Customer data integration
Pipelines that integrate customer interactions across websites, mobile applications and service systems create unified profiles of customers across multiple channels. The integration of these systems support personalized experiences for each customer.
Data migration and modernization
Pipelines support organizations moving their legacy systems to cloud platforms in a systematic manner and transfer all historical data to the new platform. These pipelines provide the necessary validation to ensure the integrity of data as it moves from legacy systems to new cloud based systems so that legacy systems can be decommissioned while preserving all critical data.
Real-Time Lead Scoring Model for a USA-Based Tech Company
A U.S.based integrated technology services firm was experiencing unstructured lead flows into their organization through a variety of channels making it difficult for them to evaluate or prioritize these leads. The organization wasted time qualifying many low value leads.
Hitech Analytics created an algorithmic lead scoring model using keywords to standardize and clean data as well as assess other important attributes such as location and company size. The model then scored each lead based on its priority level and directed the highest priority leads to sales team members.
The end results were:
- 50% increase in sales rep productivity
- 200% improvement in MQL to SQL conversion
- Faster closings and strengthening revenue pipeline
Challenges in managing data pipelines at scale and their solutions
Companies with large scale production data pipeline infrastructure experience a number of issues that can be solved by implementing methodical processes to maintain both the dependability and performance of their infrastructure.
Schema drift and poor quality data
- Challenge: Poorly formatted and changing schema cause problems during integration.
- Solution: Validation rules help to ensure all data meets standards for the application. Schema enforcement tools can identify when structural or logical changes have been made to the schema.
Pipeline failures, component dependencies
- Challenge: A failure upstream in the pipeline causes a failure in the downstream systems due to the cascading nature of the pipeline.
- Solution: Component decoupling will isolate them from each other so if one fails it will not affect the others. Retries may also be used to automate recovery of failed components.
Gaps in monitoring and observability
- Challenge:Lack of visibility into the operations of the pipeline will cause delay in identifying the problem and resolving it.
- Solution:There is centralized monitoring that collects and reports on the health of the pipeline. Alerts will notify the team as soon as there is an issue.
Constraints related to scalability and performance
- Challenge: As the volume of data increases the infrastructure becomes overwhelmed which results in delays.
- Solution: Data will be processed in a distributed manner (horizontal scaling) and data will be partitioned and processed in parallel.

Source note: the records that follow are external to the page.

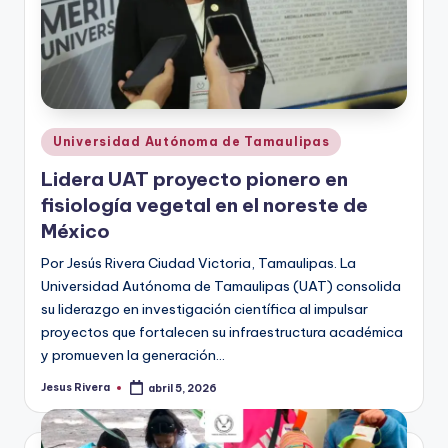
Publicado
Universidad Autónoma de Tamaulipas
en
Lidera UAT proyecto pionero en
fisiología vegetal en el noreste de
México
Por Jesús Rivera Ciudad Victoria, Tamaulipas. La
Universidad Autónoma de Tamaulipas (UAT) consolida
su liderazgo en investigación científica al impulsar
proyectos que fortalecen su infraestructura académica
y promueven la generación…
Jesus Rivera
abril 5, 2026
Publicado
por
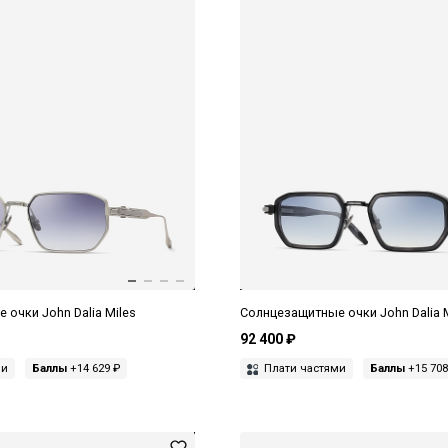
очки John Dalia Miles
Солнцезащитные очки John Dalia 
92 400 ₽
ми
Баллы
+14 629 ₽
Плати частями
Баллы
+15 708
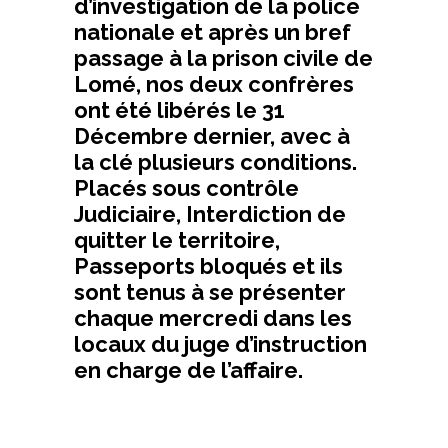
d’investigation de la police
nationale et après un bref
passage à la prison civile de
Lomé, nos deux confrères
ont été libérés le 31
Décembre dernier, avec à
la clé plusieurs conditions.
Placés sous contrôle
Judiciaire, Interdiction de
quitter le territoire,
Passeports bloqués et ils
sont tenus à se présenter
chaque mercredi dans les
locaux du juge d’instruction
en charge de l’affaire.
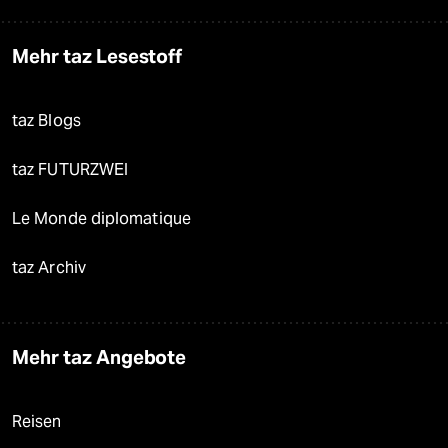
Mehr taz Lesestoff
taz Blogs
taz FUTURZWEI
Le Monde diplomatique
taz Archiv
Mehr taz Angebote
Reisen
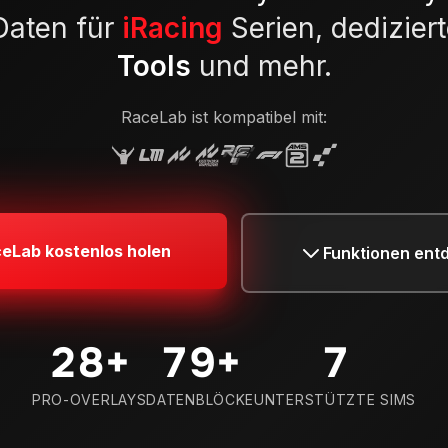
 Daten für
iRacing
Serien, dedizier
Tools
und mehr.
RaceLab ist kompatibel mit:
eLab kostenlos holen
Funktionen ent
29
+
80
+
7
PRO-OVERLAYS
DATENBLÖCKE
UNTERSTÜTZTE SIMS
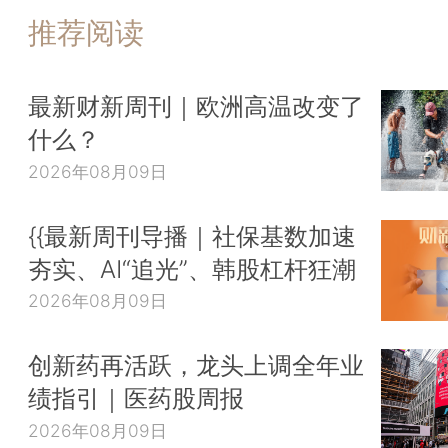
推荐阅读
最新财新周刊｜欧洲高温改变了
什么？
2026年08月09日
{{最新周刊导播｜社保基数加速
夯实、AI“追光”、韩股杠杆狂潮
2026年08月09日
创新药再活跃，龙头上调全年业
绩指引｜医药股周报
2026年08月09日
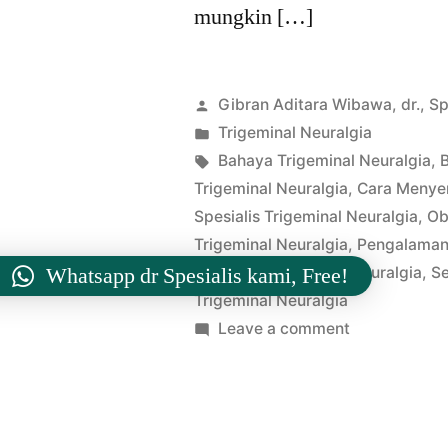
mungkin […]
Posted
Gibran Aditara Wibawa, dr., S
by
Posted
Trigeminal Neuralgia
in
Tags:
Bahaya Trigeminal Neuralgia
,
B
Trigeminal Neuralgia
,
Cara Menyem
Spesialis Trigeminal Neuralgia
,
Ob
Trigeminal Neuralgia
,
Pengalaman 
Whatsapp dr Spesialis kami, Free!
Alternatif Trigeminal Neuralgia
,
Se
Trigeminal Neuralgia
on
Leave a comment
Ciri
–
Ciri
Penyakit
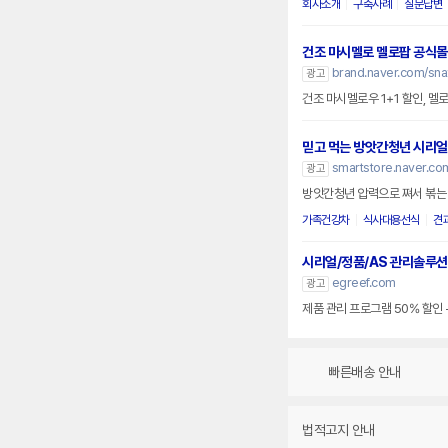
회사소개
구축사례
질문답변
건조 마시멜로 멜로팝 공식몰
brand.naver.com/sna
광고
건조 마시멜로우 1+1 할인, 멜
믿고 먹는 방앗간청년 시리얼
smartstore.naver.co
광고
방앗간청년 압력으로 쪄서 볶는
가족건강차
식사대용선식
견
시리얼/정품/AS 관리솔루션
egreef.com
광고
제품 관리 프로그램 50% 할인 -
빠른배송 안내
법적고지 안내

Increasing cost, inefficient operation
- Challenge: The increased cost of the infrastructure puts pressure on budgets.
- Solution: Data will be processed in a way that is optimized to reduce computational overhead, and data will be stored based on its life cycle. This means that less frequently accessed data will be archived.
Conclusion
Modern businesses depend on data pipelines to build a strong foundation of data driven decision making and reliable analytics. Choosing appropriate data pipeline types based on latency requirements and transformation complexity will help ensure that your systems are both useful and sustainable.
By developing a strong architecture, organizations can use their data pipelines as a competitive advantage by providing faster insights, better quality data and scalable operations to support today’s business needs and tomorrow’s initiatives in machine learning and real time optimization.